Less than 4 months ago, the Chilean-German lyric soprano, Ilse Simpfendorfer-Hagemann, with a vast experience in formation of choirs and creator of the first permanent school of ancestral Mapuche music in Pucón, arrived on the Island invited by the Municipality of Isla de Pascua and the magazine “Moe Varua”to offer voice lessons with the goal of forming a choir in which adults and children can develop their skills academically. Throughout the history of the Island, many groups have been formed, due to the enormous innate artistic and musical abilities of the Islanders, to present the ancestral music and dance of their forefathers.  Today, the young people are promoting their culture, fusing ancient songs, rhythms and instruments with modern influences.  Both Catholic and Evangelical churches have their traditional choirs for Sunday services.  Recently in 2013, the internationally-known concert pianist Mahani Teave began her School of Music so that the Island children would have the possibility of developing their talents in different arts and specialized musical instruments.

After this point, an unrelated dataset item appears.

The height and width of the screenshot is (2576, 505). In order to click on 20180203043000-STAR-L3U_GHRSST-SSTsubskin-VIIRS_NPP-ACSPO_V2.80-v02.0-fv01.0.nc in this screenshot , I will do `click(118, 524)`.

And, what about vocal techniques, the needed skills to be able to sing or even speak correctly and safely?  Several people have stopped Ilse Simpfendorfer in the street … “Are you Ilse? … I want to learn to sing because I’m getting hoarse.” Ilse recognizes those symptoms: “It’s necessary to maintain the instrument that is our voice in good shape to avoid hoarseness and the formation of nodules until very late in life.   Our voice box isn’t just in the throat, but actually uses open sinus spaces located behind the nose and the cheeks.  In order to sing, just as to talk, it’s necessary to learn to relax the neck and shoulders, breathe well, let the voice resonate, articulate and vocalize.  It’s very useful to understand how the voice really works and what happens at a muscular level when we sing.”

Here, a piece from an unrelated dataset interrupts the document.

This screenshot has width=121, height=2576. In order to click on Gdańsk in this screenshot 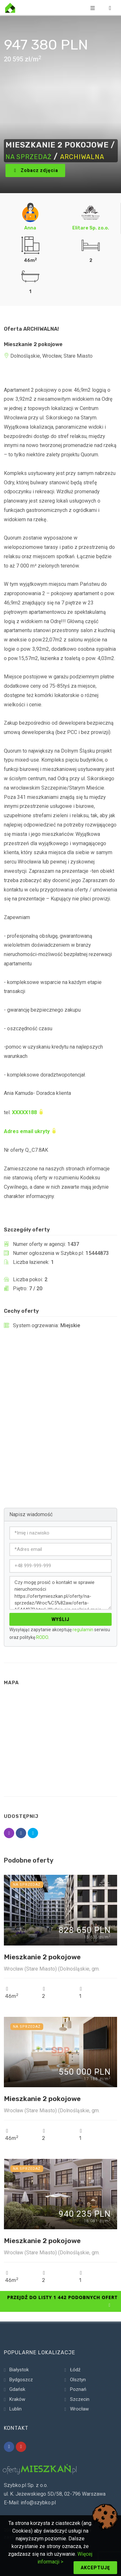, I will do `click(17, 2389)`. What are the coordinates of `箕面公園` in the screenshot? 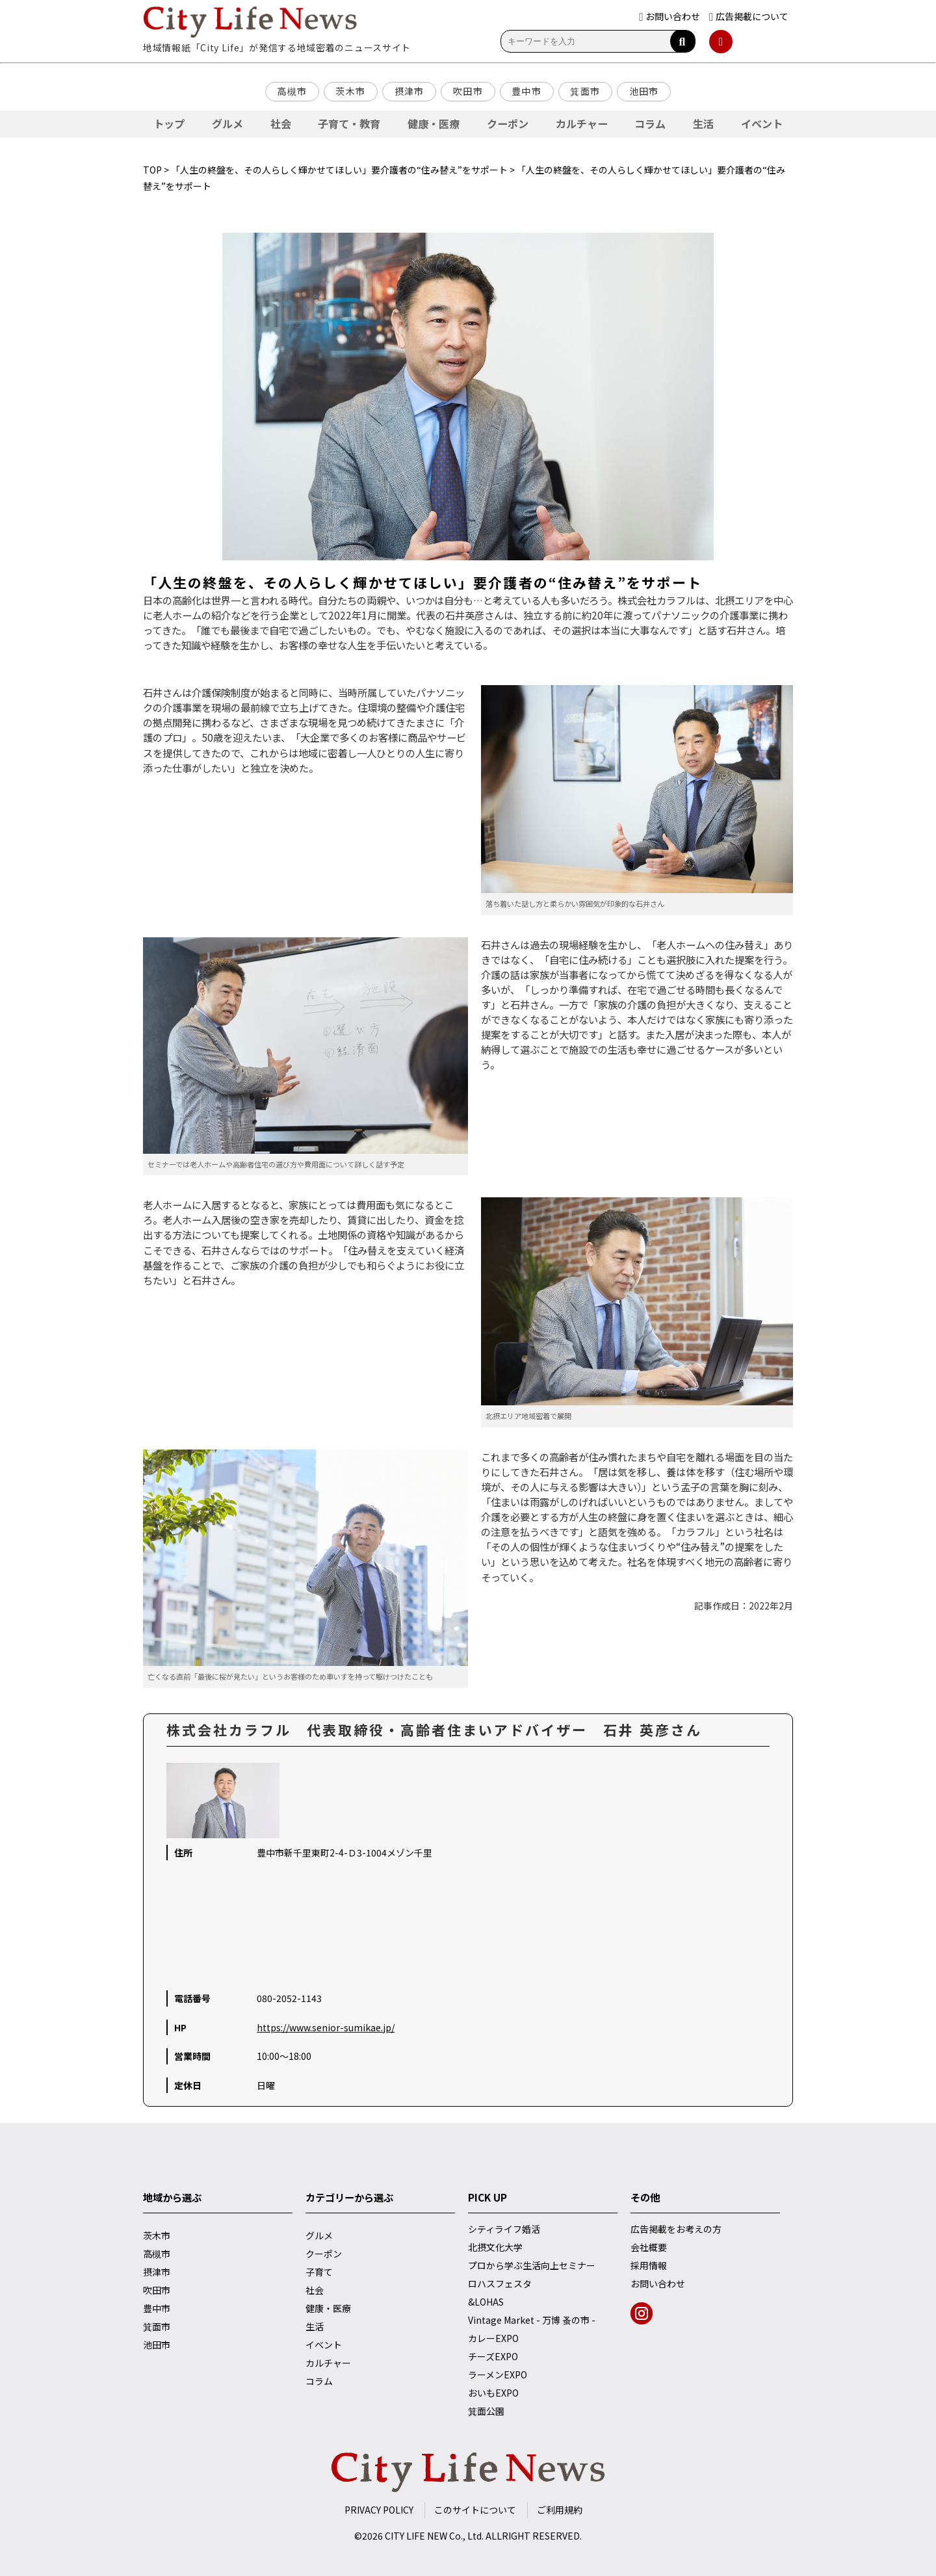 It's located at (486, 2410).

This cultural project will require both public and private support.  Included in the agenda of the Municipal Department of Culture for this month will be the topic of vocal education for the further development of the  Rapa Nui Choir for adults and another for children which will start with the school year in March.  Rehearsals will be scheduled at the Centro Cultural Tongariki or in another location to be determined. Those who are interested in participating should contact: Francisco Haoa, manager of the Municipal Department of Culture; Helga Thieme, editor of the magazine “Moe Varua” at Tahai s/n, (; or Ilse Simpfendorfer at ( The choir counts with the auspices of the Chilean-German Chamber and the Hamburg-Valparaiso Cultural Forum, which have shown interest in a future tour for the choir in Germany.